Andrew Clements 

Arditti Quartet review – the virtuosic group celebrate their 40th anniversary

Their willingness to extend the boundaries of what can be expected of a string quartet has never faltered, writes Andrew Clements
  
  

Arditti Quartet
Explosively overwhelming… Arditti Quartet. Photograph: Lukas Beck Photograph: Lukas Beck/PR

Even a whole day of concerts – three programmes containing 15 works, three of them world premieres – was hardly enough to convey the full extent of the Arditti Quartet's achievement across four decades, and how the recent history of the form would have been very different without it. Of the original line-up only leader and founder Irvine Arditti remains, but as this 40th-anniversary retrospective demonstrated once again, the group's astonishing virtuosity and their willingness to extend the boundaries of what can be expected of a string quartet have never faltered.

The composers included in the celebration ranged in seniority from Elliott Carter (born in 1908) to Hèctor Parra (born 1976), and stylistically from the complexity of Brian Ferneyhough to the microtonally tinged neo-romanticism of Pascal Dusapin, all delivered with the same energy and sense of utter technical and musical assurance. Isolating highlights from so much isn't easy, but the frantic and fierce pair of pieces from Wolfgang Rihm's Fetzen, Ligeti's Second String Quartet (not written for the Ardittis but a work they've very much made their own) and, as a totally apt finale, Xenakis's torrential Tetras, still as explosively overwhelming as it was when they first performed it in 1983, were especially remarkable.
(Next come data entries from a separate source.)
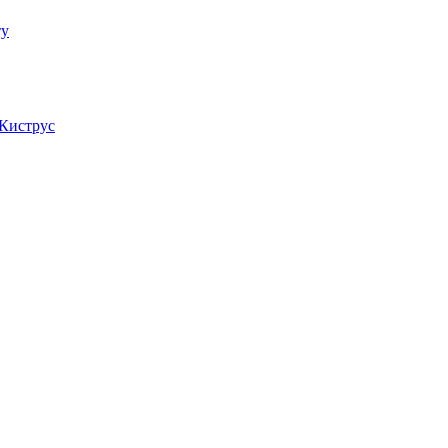
Киструс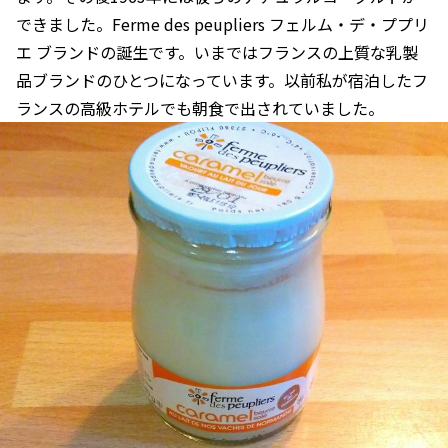
できました。Ferme des peupliers フェルム・デ・ププリ
エ ブランドの誕生です。いまではフランスの上質な乳製
品ブランドのひとつになっています。以前私が宿泊したフ
ランスの高級ホテルでも朝食で出されていました。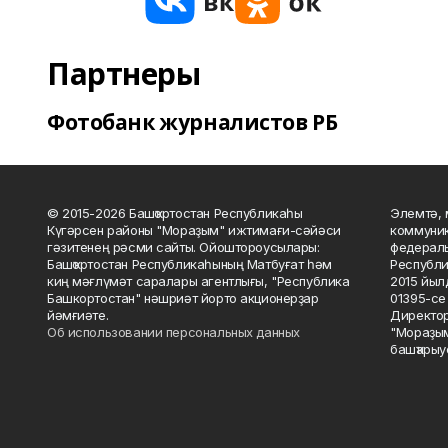
Партнеры
Фотобанк журналистов РБ
© 2015-2026 Башҡортостан Республикаһы
Элемтә, 
Күгәрсен районы "Мораҙым" ижтимағи-сәйәси
коммуник
гәзитенең рәсми сайты. Ойоштороусылары:
федераль
Башҡортостан Республикаһының Матбуғат һәм
Республи
киң мәғлүмәт саралары агентлығы, "Республика
2015 йыл
Башкортостан" нәшриәт йорто акционерҙар
01395-се 
йәмғиәте.
Директор
Об использовании персональных данных
"Мораҙым
башҡарыу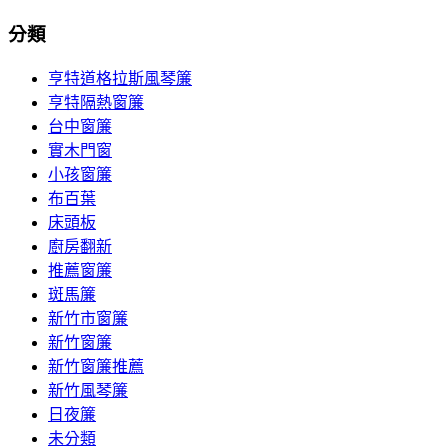
分類
亨特道格拉斯風琴簾
亨特隔熱窗簾
台中窗簾
實木門窗
小孩窗簾
布百葉
床頭板
廚房翻新
推薦窗簾
斑馬簾
新竹市窗簾
新竹窗簾
新竹窗簾推薦
新竹風琴簾
日夜簾
未分類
Two of the brand-new works were small-scale. James Clarke's String Quartet No 3 packs a huge amount of energy into its five-minute journey from frantic disorder to placid, clip-clopping pizzicatos, while Harrison Birtwistle's Hoquetus Irvineus is another tribute that stems from his fascination with Machaut. Hilda Paredes' Bitácora Capilar was more substantial. The title – "capillary log" in English translation – hints at its provenance: it's a record of a journey through the Ardittis' musical world, one that – as Irvine Arditti's wife - Paredes has observed at close quarters for many years. Naturally the writing fits the group like a glove, and the territory it traverses is constantly compelling, before coming to rest in a coda of ethereal harmonics.